According to an earlier report by The Inquisitr, Elizabeth Smart-Gilmour was kidnapped at the age of 14 in 2002. She was reportedly kidnapped at knifepoint from her Salt Lake City home and held captive and was sexually assaulted over a period of nine months. During the Sioux Falls conference, she credited the police, heath care, and social workers for her return home:
“Everything you’re doing makes a difference,” said Smart. “People like you brought me back.”
While she gave credit where credit was due, Smart continued on to say that in order to further the battle against human trafficking, people need to recognize that it is a major problem:
“What is human trafficking? That is slavery. Children being sold and traded for sex or whatever, that’s slavery and it’s everywhere whether you accept it or not,” Smart said.

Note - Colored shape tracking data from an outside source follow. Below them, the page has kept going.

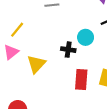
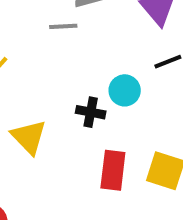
yellow triangle: (36, 64) -> (29, 137), turned -30

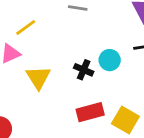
red rectangle: (113, 170) -> (90, 112), turned 56

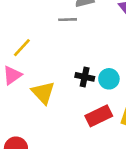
cyan circle: (110, 60) -> (109, 79), moved

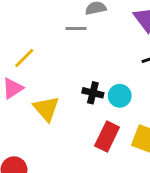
red rectangle: (99, 116) -> (107, 137), turned -40

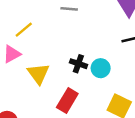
red rectangle: (107, 137) -> (67, 101), moved

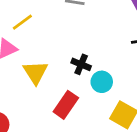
cyan circle: (101, 68) -> (102, 82), moved

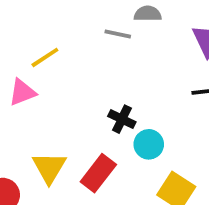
yellow triangle: (36, 72) -> (49, 168), moved

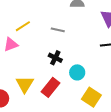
gray line: (118, 34) -> (58, 30), moved
black cross: (122, 119) -> (55, 58), moved

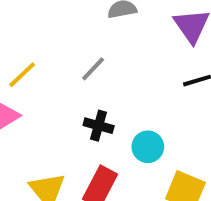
gray line: (58, 30) -> (93, 69), turned -48

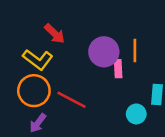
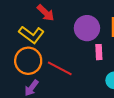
pink rectangle: (118, 69) -> (99, 52), moved

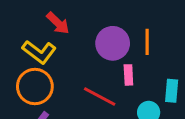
red line: (60, 68) -> (100, 97), moved

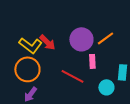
red arrow: (58, 23) -> (47, 42), moved
orange line: (147, 42) -> (105, 38), turned 54

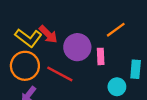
purple circle: (81, 39) -> (77, 47), moved
red line: (72, 76) -> (60, 74), moved

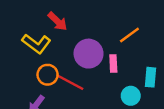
red arrow: (48, 34) -> (57, 21), moved
orange circle: (25, 66) -> (48, 75), moved, size x0.7

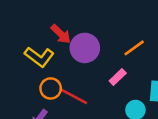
purple circle: (89, 54) -> (85, 48), moved
pink rectangle: (113, 64) -> (118, 77), turned 49

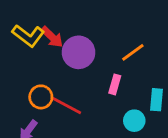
yellow L-shape: (39, 57) -> (28, 36), moved
pink rectangle: (118, 77) -> (115, 84), turned -30

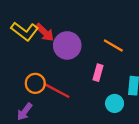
orange line: (133, 52) -> (113, 45), turned 66

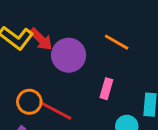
orange line: (113, 45) -> (117, 42), moved

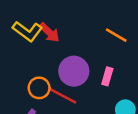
purple circle: (69, 55) -> (74, 71), moved

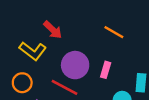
yellow L-shape: (27, 31) -> (33, 51), moved
orange circle: (39, 88) -> (22, 83), moved

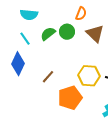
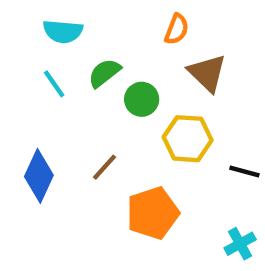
green circle: (67, 32) -> (142, 99), moved
blue diamond: (18, 64) -> (39, 176), moved
yellow hexagon: (89, 76) -> (188, 139), moved

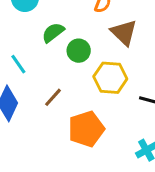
cyan line: (54, 84) -> (18, 64), moved

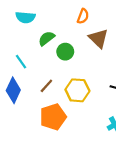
yellow hexagon: (110, 78) -> (77, 90), moved
orange pentagon: (86, 129) -> (53, 117), moved

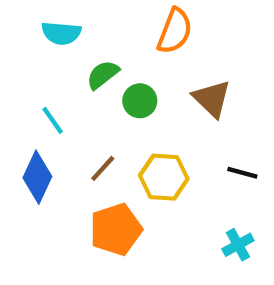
orange semicircle: (83, 16) -> (175, 31), size x1.5
brown triangle: (98, 38) -> (212, 99), moved

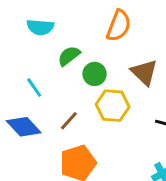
blue diamond: (37, 177) -> (24, 127), turned -68
yellow hexagon: (164, 177) -> (113, 106), moved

Keloland TV noted that while human trafficking may still be grey area for some, there have been some major improvements in the services and advocacy groups for abduction and human trafficking survivors since Smart’s abduction. Smart also recognized this by saying that she is grateful that there are “so many people who are willing to listen” and who want to help make a difference.
The report continued on to say that Smart has seen the change in services since her kidnapping experience and that she “applauds the efforts of the Dakotas” for making an effort to help other victims in every step of their recovery:
“Once they’re rescued, it’s kind of like out of mind, out of sight. So, giving that extra care and making sure their needs are met, that they have a way to settle back into society, that’s huge.”
Near the end of Smart’s address at the Sioux Falls conference, she made a statement that many officials say is a sign for hope: “I certainly consider myself a survivor. I do not think of myself as a victim.”
Elizabeth Smart added that she knows many don’t understand the full extent of human trafficking, and that it is looked at as a tragic experience for not only the victim, but their friends and family as well. She wants everyone to know that happy endings can and do exist, and with the help of professionals and the community as a whole, more happy endings can become a reality.